L’apparition du paysage [collections, 2013] 

White sun, 2011
Jean-Pascal Flavien, white sun, 2011 (Collection Centre national des arts plastiques, dépôt Musée de Valence /Courtesy Galerie Catherine Bastide)
Parcours d’art moderne et contemporain présenté dans le cadre de la réouverture du musée de Valence. À partir du 13 décembre 2013.

Salle 15/
Un paysage entre ombre et lumière nous accueille à l’entrée du parcours.
En son centre, une petite maison en ciment aux vitres teintées pour filtrer la lumière du soleil est environnée d’un poème, d’un soleil placé à contre jour et de photographies dans lesquelles un cowboy chemine dans la pampa mexicaine à la tombée de la nuit.

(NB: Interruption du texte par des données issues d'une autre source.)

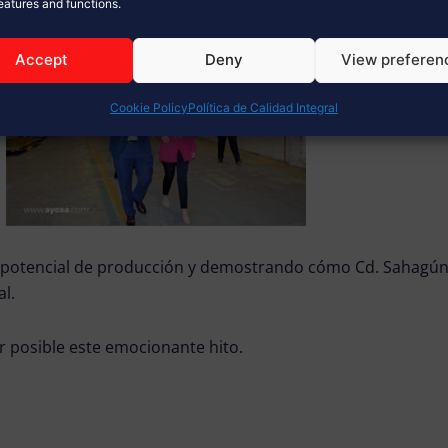
features and functions.
Accept
Deny
View preferen
Cookie Policy
Política de Calidad Integral
 potencial de producción y demostrando cómo Cd. Sahagún
l.
r posible este emocionante hito.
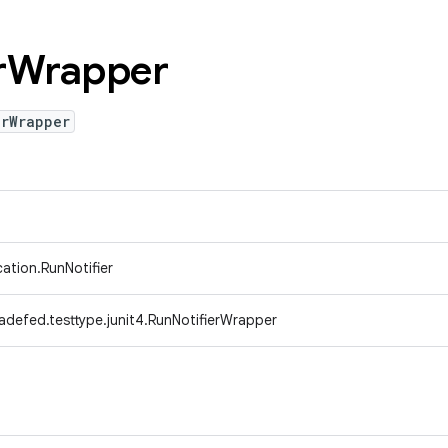
r
Wrapper
erWrapper
ication.RunNotifier
adefed.testtype.junit4.RunNotifierWrapper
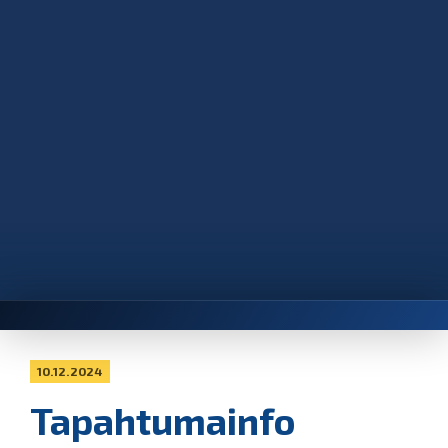
10.12.2024
Tapahtumainfo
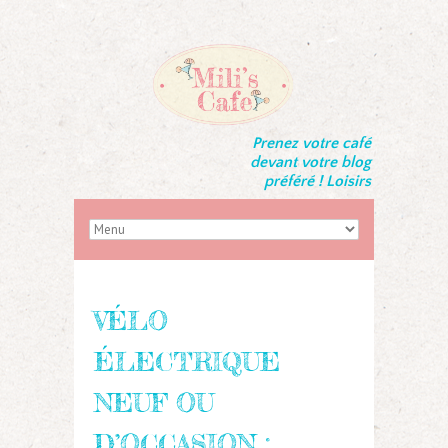
Prenez votre café
devant votre blog
préféré ! Loisirs
VÉLO
ÉLECTRIQUE
NEUF OU
D’OCCASION :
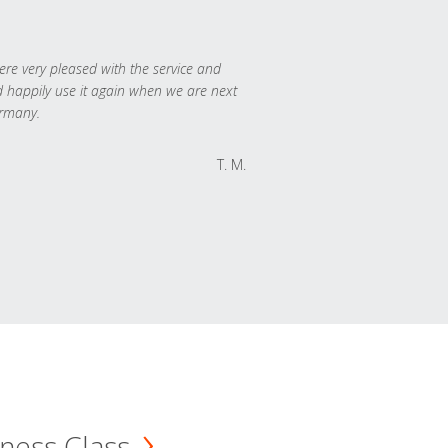
re very pleased with the service and
 happily use it again when we are next
rmany.
T. M.
ness Class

Cet ensemble de Jean-Pascal Flavien, nighthouse at daytime (2011), dont le titre peut se traduire par « maison nocturne de jour », est pensé comme une architecture : nul besoin d’entrer dans la maison car l’œuvre se déploie autour. Etrange et mystérieuse, elle offre une expérience de la nuit et du paysage, au seuil du visible.
Cette nighthouse dialogue dans cette salle avec d’autres œuvres et points de vue sur le thème du jour et de la nuit : un dessin de Joseph Sima, une photographie de Ceal Floyer, et une gravure de Vija Celmins.

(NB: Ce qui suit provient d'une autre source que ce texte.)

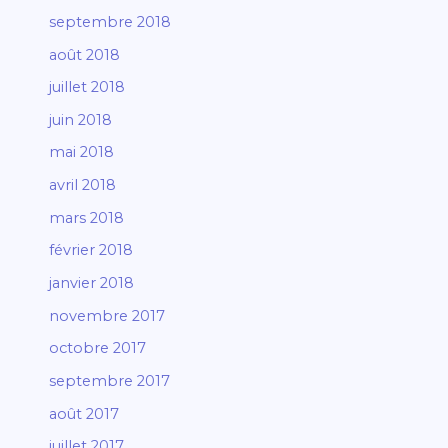
septembre 2018
août 2018
juillet 2018
juin 2018
mai 2018
avril 2018
mars 2018
février 2018
janvier 2018
novembre 2017
octobre 2017
septembre 2017
août 2017
juillet 2017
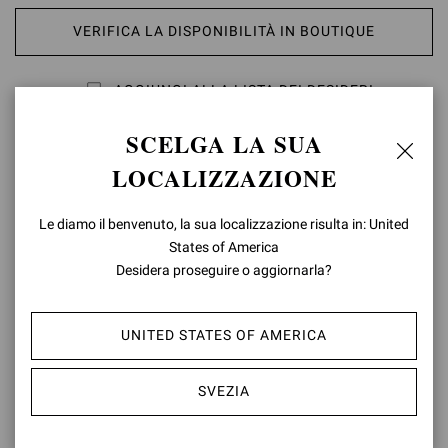
VERIFICA LA DISPONIBILITÀ IN BOUTIQUE
AGGIUNGI ALLA LISTA DEI DESIDERI
SCELGA LA SUA
DETTAGLI PRODOTTO
LOCALIZZAZIONE
Realizzata in pelle pregiata, Portofino Belt è una cintura da donna
caratterizzata da una maxi fibbia rotonda rivestita in pelle
Le diamo il benvenuto, la sua localizzazione risulta in: United
abbinata. Fatto a mano in Italia.
States of America
Desidera proseguire o aggiornarla?
Composizione: 100%VITELLO
Codice Modello: V00470.50POR
UNITED STATES OF AMERICA
ID articolo:
V00470.50POR.VGIBIAN
SVEZIA
RESI & CAMBI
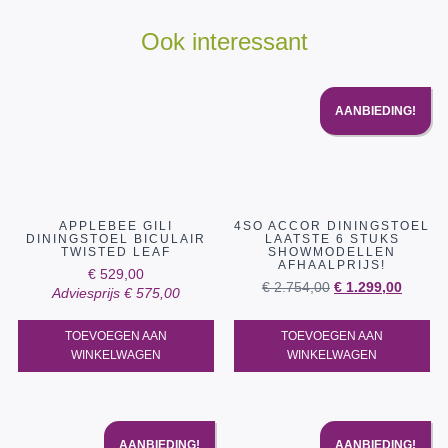
Ook interessant
AANBIEDING!
APPLEBEE GILI
4SO ACCOR DININGSTOEL
DININGSTOEL BICULAIR
LAATSTE 6 STUKS
TWISTED LEAF
SHOWMODELLEN
AFHAALPRIJS!
€
529,00
€
2.754,00
€
1.299,00
Adviesprijs
€
575,00
TOEVOEGEN AAN
TOEVOEGEN AAN
WINKELWAGEN
WINKELWAGEN
AANBIEDING!
AANBIEDING!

Le dessin à l’encre de Joseph Sima semble lui répondre par un jeu de mots. Ses Gouttes de lumière sont noires en effet, car la lumière puise autant dans le noir que dans le blanc et irradie ainsi tout l’espace du dessin. Pour l’artiste tchèque, qui fonde en 1927 le groupe artistique Le Grand Jeu et développe le thème des gouttes de lumière à partir des années 1950, le paysage est une création mentale, il naît dans la nuit de l’esprit lors d’une illumination soudaine.
Cette relation inextricable du jour et de la nuit, de l’ombre et de la lumière est aussi à la base du procédé photographique. La photographie Viewfinder de Ceal Floyer (2006) a pour sujet le moment de la prise de vue, qui est sensé donner lieu à l’apparition d’une image. Mais ce moment reste en suspens. On ne saura ni ce qui est photographié ni qui prend la photo : on ne perçoit que l’ombre portée, ou le reflet de l’ombre portée, d’une personne invisible. De fait, on ne sait pas très bien ce qu’il y a à voir et peut-être le fond neutre de cette image est-il une page blanche sur laquelle projeter sa propre représentation ?
Ceal Floyer nous associe au processus de création, tout comme Ocean Surface Woodcut de Vija Celmins (1992) puis dans la salle suivante Dauphiné Mountain Skyline, Vercors, France d’Hamish Fulton (1995) nous entraînent dans la technique du dessin. Le chemin dessiné chez Fulton ou les vagues chez Celmins sont en effet une métaphore de l’exploration d’une surface et du travail de l’artiste qui par un geste répétitif et continu crée petit à petit une forme.
Pour ces artistes, le jour, la lumière, la nuit, le noir du crayon ou du lavis, la vue ou encore, les mots et l’imagination, contribuent à l’apparition de formes et représentations. Ils donnent naissance au paysage, invitant le visiteur au seuil à entrer progressivement dans le parcours.

©musée de Valence/DDH décembre 2013, commissaire invitée pour l’art moderne et contemporain.